= Henry Maddock =

British barrister and legal author (died 1824)

Henry Maddock (died 1824) was an English barrister and legal author.

==Life==
The eldest son of Henry Maddock of Lincoln's Inn, barrister-at-law, resided for a time at, but took no degree from, St John's College, Cambridge. On 25 April 1796 he entered Lincoln's Inn, where he was called to the bar in Michaelmas term 1801, and afterwards practised as an equity draftsman.

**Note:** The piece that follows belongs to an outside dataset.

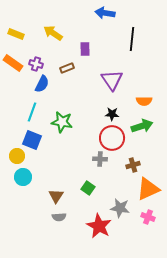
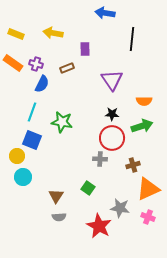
yellow arrow: rotated 24 degrees counterclockwise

He died on Saint Lucia, in the West Indies, in August 1824.

==Works==
Maddock published:

- The Power of Parliaments considered in a Letter to a Member of Parliament, London, 1799; an argument against the legislative union with Ireland, based on an alleged inherent incapacity of the Irish parliament to part with its own powers.
- A Vindication of the Privileges of the House of Commons, in answer to Sir Francis Burdett's Address, London, 1810.
- The first part of An Account of the Life and Writings of Lord Chancellor Somers, including Remarks on the Public Affairs in which he was engaged, and the Bill of Rights, with a Comment, London, 1812.
- A Treatise on the Principles and Practice of the High Court of Chancery, London, 1815, 2 vols.; a second edition, enlarged, appeared in 1820, and a third in 1837, 2 vols.
- Reports of Cases argued and determined in the Court of the Vice-Chancellor of England during the time of Sir Thomas Plumer, Knt., London, 1817–22, 5 vols.